### Data to examine
=======

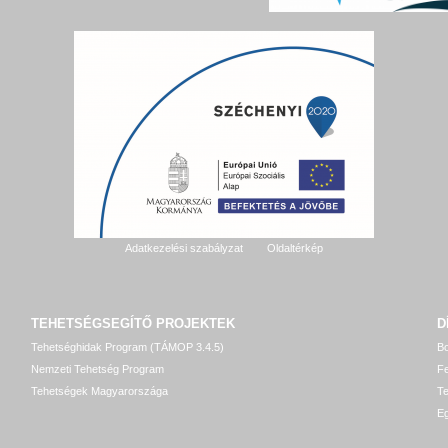
Adatkezelési szabályzat
Oldaltérkép
TEHETSÉGSEGÍTŐ
PROJEKTEK
D
Tehetséghidak Program (TÁMOP 3.4.5)
Bo
Nemzeti Tehetség Program
Fe
Tehetségek Magyarországa
T
Eg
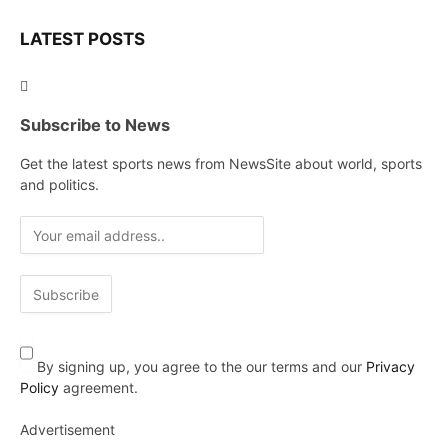
LATEST POSTS
Subscribe to News
Get the latest sports news from NewsSite about world, sports
and politics.
By signing up, you agree to the our terms and our
Privacy
Policy
agreement.
Advertisement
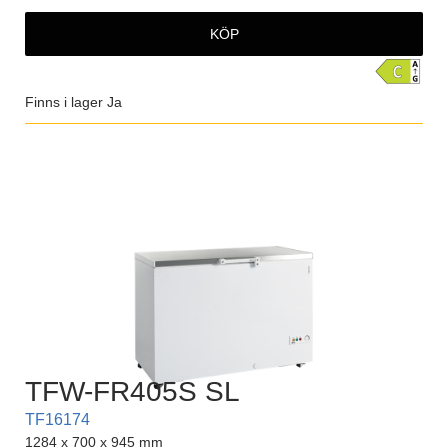
KÖP
Finns i lager
Ja
TFW-FR405S SL
TF16174
1284 x 700 x 945 mm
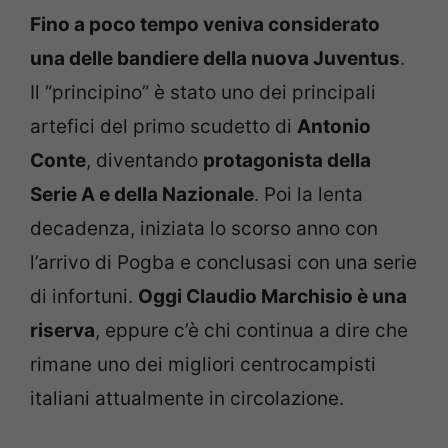
Fino a poco tempo veniva considerato
una delle bandiere della nuova Juventus
.
Il “principino” è stato uno dei principali
artefici del primo scudetto di
Antonio
Conte
, diventando
protagonista della
Serie A e della Nazionale
. Poi la lenta
decadenza, iniziata lo scorso anno con
l’arrivo di Pogba e conclusasi con una serie
di infortuni.
Oggi Claudio Marchisio è una
riserva
, eppure c’è chi continua a dire che
rimane uno dei migliori centrocampisti
italiani attualmente in circolazione.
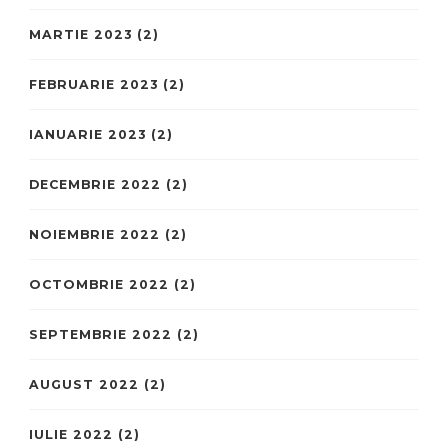
MARTIE 2023
(2)
FEBRUARIE 2023
(2)
IANUARIE 2023
(2)
DECEMBRIE 2022
(2)
NOIEMBRIE 2022
(2)
OCTOMBRIE 2022
(2)
SEPTEMBRIE 2022
(2)
AUGUST 2022
(2)
IULIE 2022
(2)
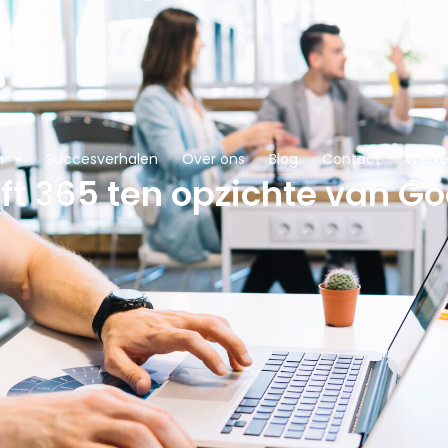
n
Succesverhalen
Over ons
Blog
Contact
Werken
ft 365 ten opzichte van G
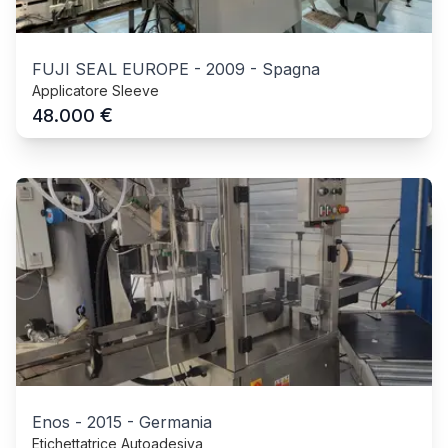
FUJI SEAL EUROPE
-
2009
-
Spagna
Applicatore Sleeve
€
48.000
Enos
-
2015
-
Germania
Etichettatrice Autoadesiva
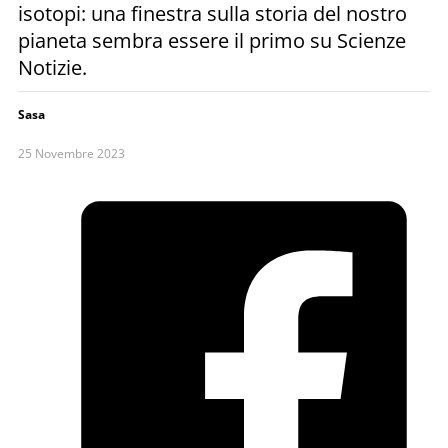
isotopi: una finestra sulla storia del nostro
pianeta sembra essere il primo su Scienze
Notizie.
Sasa
25 Novembre 2023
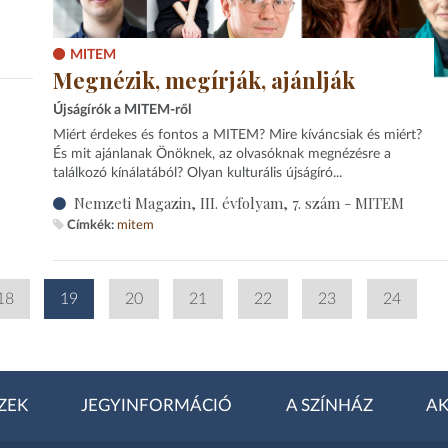
MITEM
Megnézik, megírják, ajánlják
Újságírók a MITEM-ről
Miért érdekes és fontos a MITEM? Mire kíváncsiak és miért?
És mit ajánlanak Önöknek, az olvasóknak megnézésre a
találkozó kínálatából? Olyan kulturális újságíró...
Nemzeti Magazin, III. évfolyam, 7. szám - MITEM
Címkék:
mitem
18
19
20
21
22
23
24
ZEK
JEGYINFORMÁCIÓ
A SZÍNHÁZ
AK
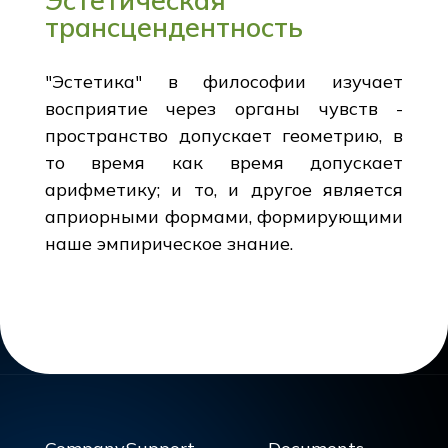
трансцендентность
"Эстетика" в философии изучает
восприятие через органы чувств -
пространство допускает геометрию, в
то время как время допускает
арифметику; и то, и другое является
априорными формами, формирующими
наше эмпирическое знание.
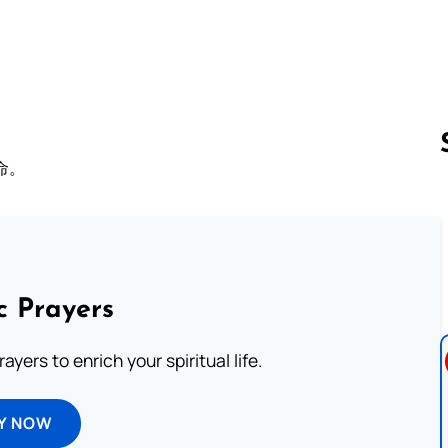
命。
Follow us 
c Prayers
ayers to enrich your spiritual life.
Y NOW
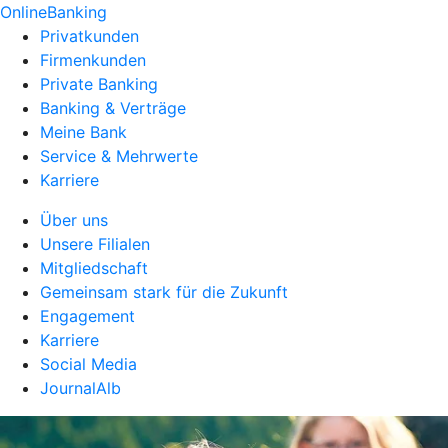
OnlineBanking
Privatkunden
Firmenkunden
Private Banking
Banking & Verträge
Meine Bank
Service & Mehrwerte
Karriere
Über uns
Unsere Filialen
Mitgliedschaft
Gemeinsam stark für die Zukunft
Engagement
Karriere
Social Media
JournalAlb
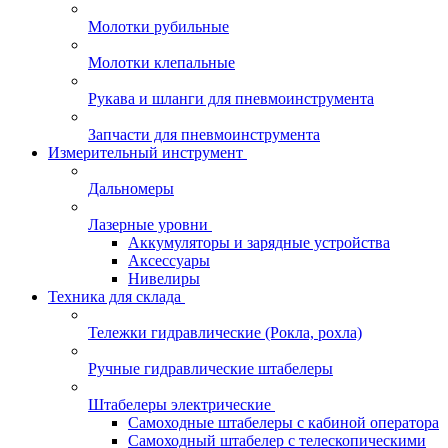
Молотки рубильные
Молотки клепальные
Рукава и шланги для пневмоинструмента
Запчасти для пневмоинструмента
Измерительный инструмент
Дальномеры
Лазерные уровни
Аккумуляторы и зарядные устройства
Аксессуары
Нивелиры
Техника для склада
Тележки гидравлические (Рокла, рохла)
Ручные гидравлические штабелеры
Штабелеры электрические
Самоходные штабелеры с кабиной оператора
Самоходный штабелер с телескопическими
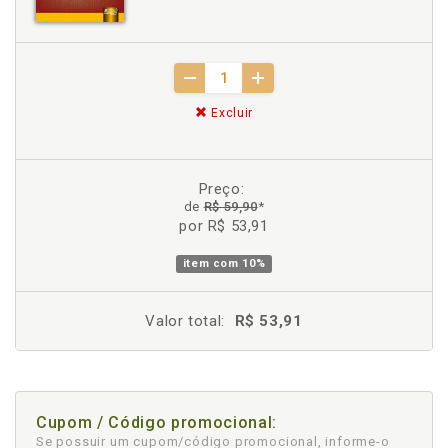
Excluir
Preço:
de
R$ 59,90
*
por R$ 53,91
item com
10%
Valor total:
R$ 53,91
Cupom / Código promocional:
Se possuir um cupom/código promocional, informe-o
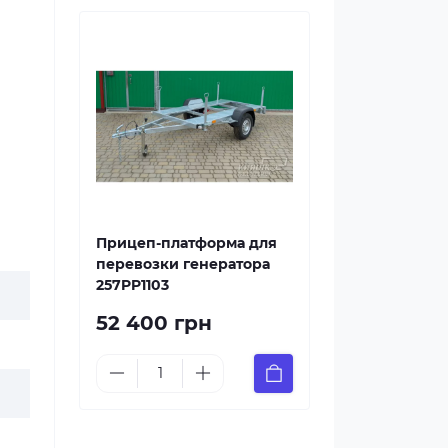
Прицеп-платформа для
перевозки генератора
257PP1103
52 400 грн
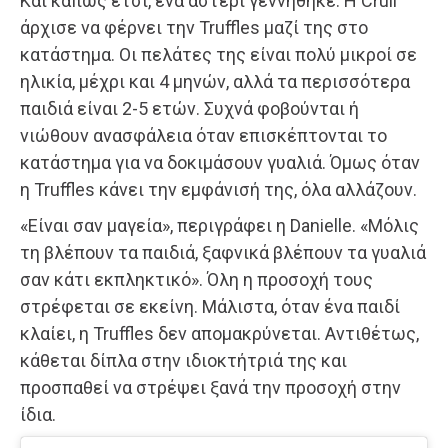
Και κάπως έτσι, ένα αστέρι γεννήθηκε. Η Crull
άρχισε να φέρνει την Truffles μαζί της στο
κατάστημα. Οι πελάτες της είναι πολύ μικροί σε
ηλικία, μέχρι και 4 μηνών, αλλά τα περισσότερα
παιδιά είναι 2-5 ετών. Συχνά φοβούνται ή
νιώθουν ανασφάλεια όταν επισκέπτονται το
κατάστημα για να δοκιμάσουν γυαλιά. Όμως όταν
η Truffles κάνει την εμφάνισή της, όλα αλλάζουν.
«Είναι σαν μαγεία», περιγράφει η Danielle. «Μόλις
τη βλέπουν τα παιδιά, ξαφνικά βλέπουν τα γυαλιά
σαν κάτι εκπληκτικό». Όλη η προσοχή τους
στρέφεται σε εκείνη. Μάλιστα, όταν ένα παιδί
κλαίει, η Truffles δεν απομακρύνεται. Αντιθέτως,
κάθεται δίπλα στην ιδιοκτήτριά της και
προσπαθεί να στρέψει ξανά την προσοχή στην
ίδια.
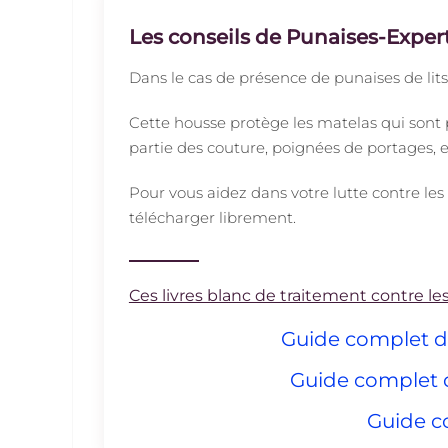
Les conseils de Punaises-Expert
Dans le cas de présence de punaises de lits
Cette housse protège les matelas qui sont p
partie des couture, poignées de portages, e
Pour vous aidez dans votre lutte contre les
télécharger librement.
Ces livres blanc de traitement contre les
Guide complet du 
Guide complet du
Guide co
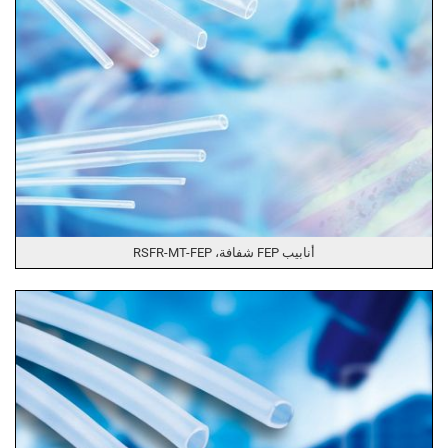
أنابيب FEP شفافة، RSFR-MT-FEP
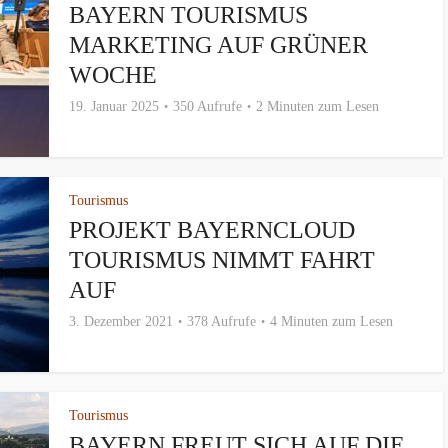
BAYERN TOURISMUS
MARKETING AUF GRÜNER
WOCHE
19. Januar 2025
350 Aufrufe
2 Minuten zum Lesen
Tourismus
PROJEKT BAYERNCLOUD
TOURISMUS NIMMT FAHRT
AUF
3. Dezember 2021
378 Aufrufe
4 Minuten zum Lesen
Tourismus
BAYERN FREUT SICH AUF DIE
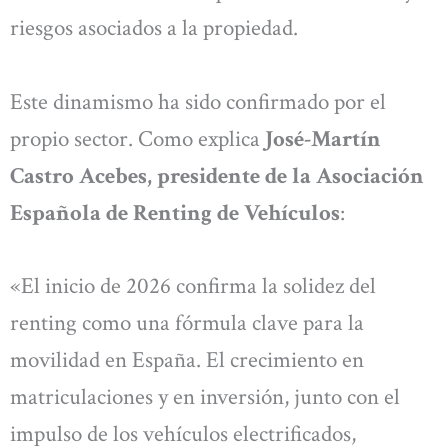
riesgos asociados a la propiedad.
Este dinamismo ha sido confirmado por el
propio sector. Como explica
José-Martín
Castro Acebes, presidente de la Asociación
Española de Renting de Vehículos
:
«El inicio de 2026 confirma la solidez del
renting como una fórmula clave para la
movilidad en España. El crecimiento en
matriculaciones y en inversión, junto con el
impulso de los vehículos electrificados,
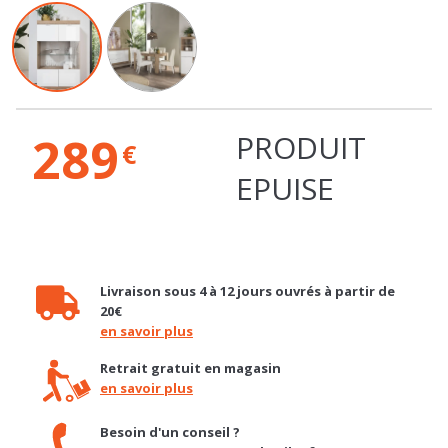
289
PRODUIT
€
EPUISE
Livraison sous 4 à 12 jours ouvrés à partir de
20€
en savoir plus
Retrait gratuit en magasin
en savoir plus
Besoin d'un conseil ?
04 92 12 48 50 / contact@basika.fr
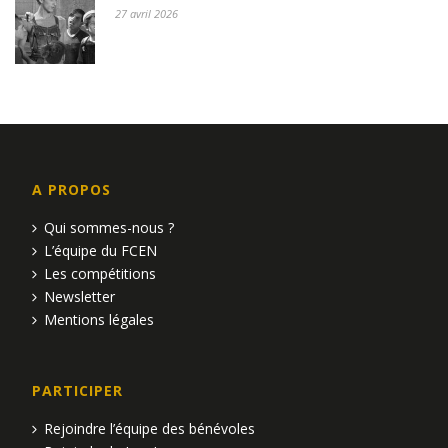
27 avril 2026
A PROPOS
Qui sommes-nous ?
L’équipe du FCEN
Les compétitions
Newsletter
Mentions légales
PARTICIPER
Rejoindre l’équipe des bénévoles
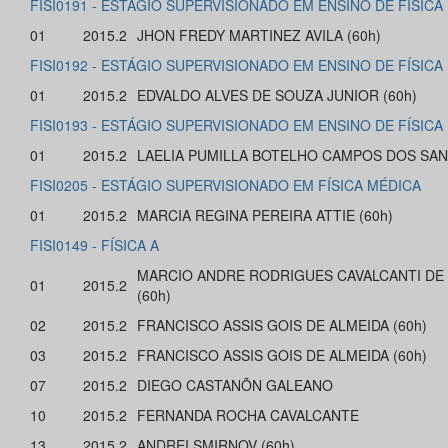
FISI0191 - ESTÁGIO SUPERVISIONADO EM ENSINO DE FÍSICA I
01
2015.2
JHON FREDY MARTINEZ AVILA (60h)
FISI0192 - ESTÁGIO SUPERVISIONADO EM ENSINO DE FÍSICA I
01
2015.2
EDVALDO ALVES DE SOUZA JUNIOR (60h)
FISI0193 - ESTÁGIO SUPERVISIONADO EM ENSINO DE FÍSICA 
01
2015.2
LAELIA PUMILLA BOTELHO CAMPOS DOS SAN
FISI0205 - ESTÁGIO SUPERVISIONADO EM FÍSICA MÉDICA
01
2015.2
MARCIA REGINA PEREIRA ATTIE (60h)
FISI0149 - FÍSICA A
MARCIO ANDRE RODRIGUES CAVALCANTI DE
01
2015.2
(60h)
02
2015.2
FRANCISCO ASSIS GOIS DE ALMEIDA (60h)
03
2015.2
FRANCISCO ASSIS GOIS DE ALMEIDA (60h)
07
2015.2
DIEGO CASTANÕN GALEANO
10
2015.2
FERNANDA ROCHA CAVALCANTE
13
2015.2
ANDREI SMIRNOV (60h)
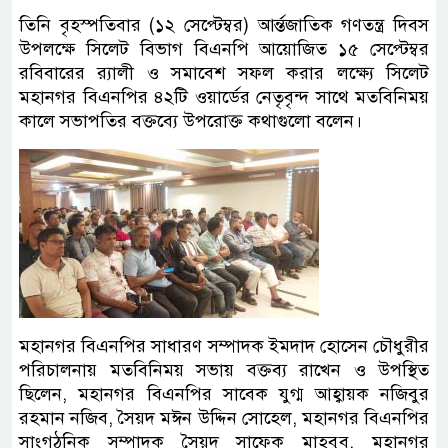
তিনি বৃহস্পতিবার (১২ সেপ্টেম্বর) আর্ন্তজাতিক গণতন্ত্র দিবস
উপলক্ষে সিলেট বিভাগ বিএনপি আয়োজিত ১৫ সেপ্টেম্বর
রবিবারের র‍্যালী ও সমাবেশ সফল করার লক্ষ্যে সিলেট
মহানগর বিএনপির ৪২টি ওয়ার্ডের নেতৃবৃন্দ সাথে মতবিনিময়
কালে সভাপতির বক্তব্যে উপরোক্ত কথাগুলো বলেন।
মহানগর বিএনপির সাধারণ সম্পাদক ইমদাদ হোসেন চৌধুরীর
পরিচালনায় মতবিনিময় সভায় বক্তব্য রাখেন ও উপস্থিত
ছিলেন, মহানগর বিএনপির সাবেক যুগ্ম আহ্বায়ক নজিবুর
রহমান নজিব, সৈয়দ মঈন উদ্দিন সোহেল, মহানগর বিএনপির
সাংগঠনিক সম্পাদক সৈয়দ সাফেক মাহবুব, মহানগর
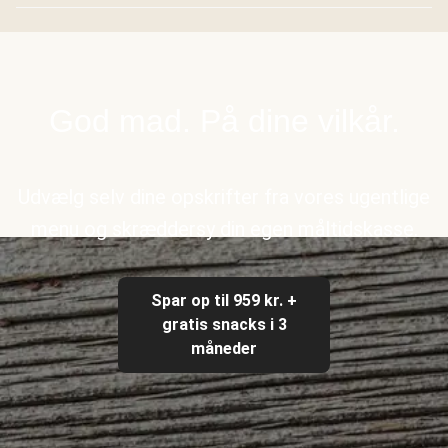
God mad. På dine vilkår.
Udvælg selv dine opskrifter fra vores ugentlige
menu og skræddersy din egen måltidskasse.
Spar op til 959 kr. +
gratis snacks i 3
måneder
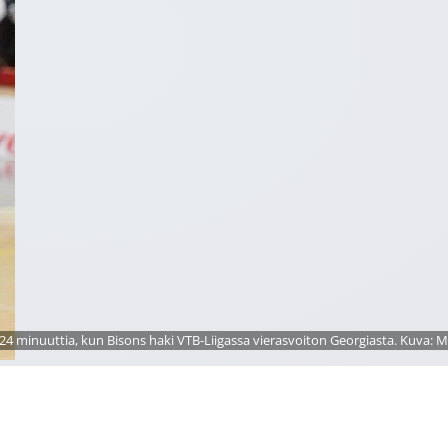
t 24 minuuttia, kun Bisons haki VTB-Liigassa vierasvoiton Georgiasta. Kuva: 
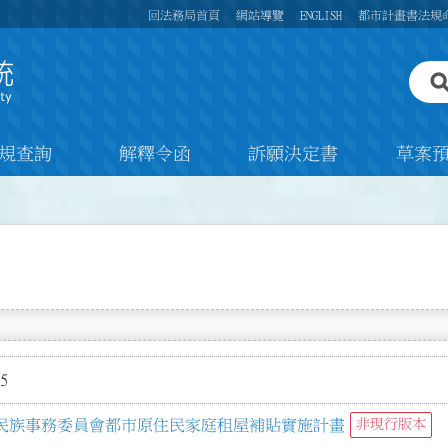
回法務局首頁
網站導覽
ENGLISH
都市計畫書法規
規查詢
解釋令函
訴願決定書
草案
5
民族事務委員會都市原住民家庭租屋補貼實施計畫
非現行版本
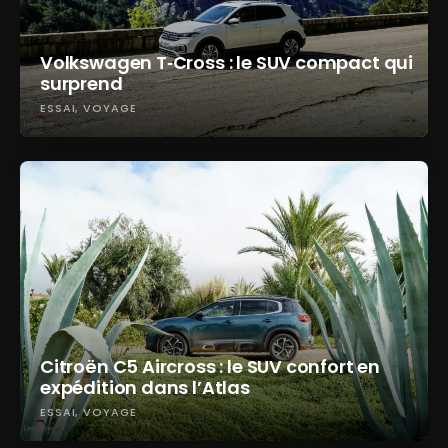
Volkswagen T‑Cross : le SUV compact qui
surprend
ESSAI
VOYAGE
Citroën C5 Aircross : le SUV confort en
expédition dans l’Atlas
ESSAI
VOYAGE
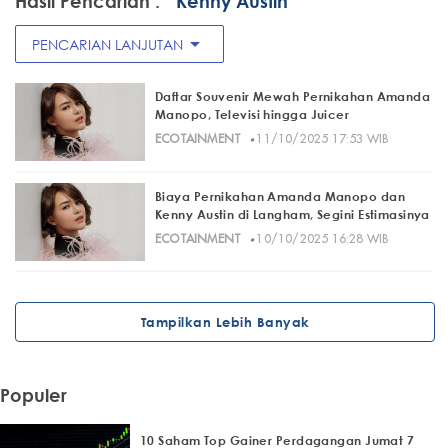
Hasil Pencarian :
" Kenny Austin"
arrow_drop_down
PENCARIAN LANJUTAN
Daftar Souvenir Mewah Pernikahan Amanda
Manopo, Televisi hingga Juicer
·
ECOTAINMENT
11/10/2025 17:53 WIB
Biaya Pernikahan Amanda Manopo dan
Kenny Austin di Langham, Segini Estimasinya
·
ECOTAINMENT
10/10/2025 16:28 WIB
Tampilkan Lebih Banyak
Populer
10 Saham Top Gainer Perdagangan Jumat 7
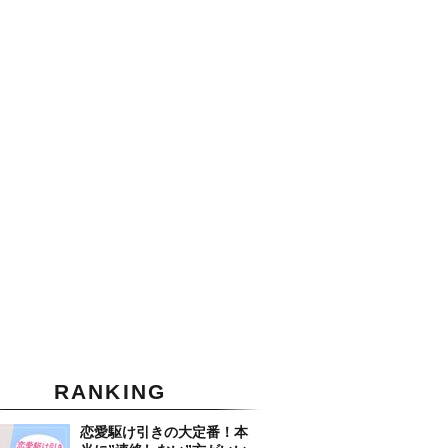
RANKING
恋愛駆け引きの大定番！本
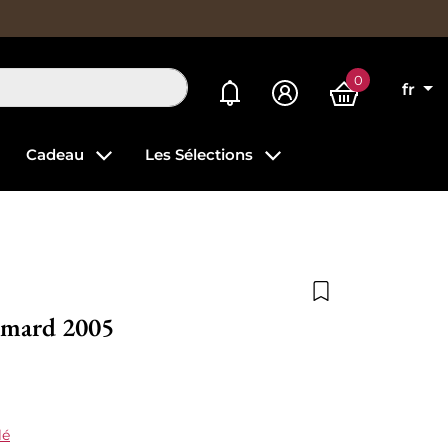
0
Mes alertes
fr
Cadeau
Les Sélections
Ajouter à la list
imard 2005
lé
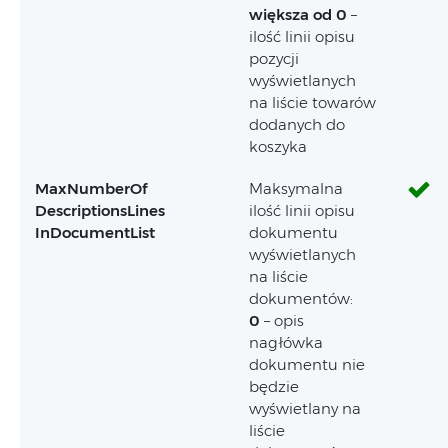
większa od 0
–
ilość linii opisu
pozycji
wyświetlanych
na liście towarów
dodanych do
koszyka
MaxNumberOf
Maksymalna
DescriptionsLines
ilość linii opisu
InDocumentList
dokumentu
wyświetlanych
na liście
dokumentów:
0
– opis
nagłówka
dokumentu nie
będzie
wyświetlany na
liście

=======

### Exercise prompt
Find the line with "κάθεται δίπλα στην ιδιοκτήτριά της και" in the data above, and from there retype each line exactly through the line with "350 Aufrufe", skipping the pictures along the way.

### Solution below
κάθεται δίπλα στην ιδιοκτήτριά της και
προσπαθεί να στρέψει ξανά την προσοχή στην
ίδια.
Les conseils de Punaises-Expert
Dans le cas de présence de punaises de lits
Cette housse protège les matelas qui sont p
partie des couture, poignées de portages, e
Pour vous aidez dans votre lutte contre les
télécharger librement.
Ces livres blanc de traitement contre les
Guide complet du 
Guide complet du
Guide co
أنابيب FEP شفافة، RSFR-MT-FEP
BAYERN TOURISMUS
MARKETING AUF GRÜNER
WOCHE
19. Januar 2025
350 Aufrufe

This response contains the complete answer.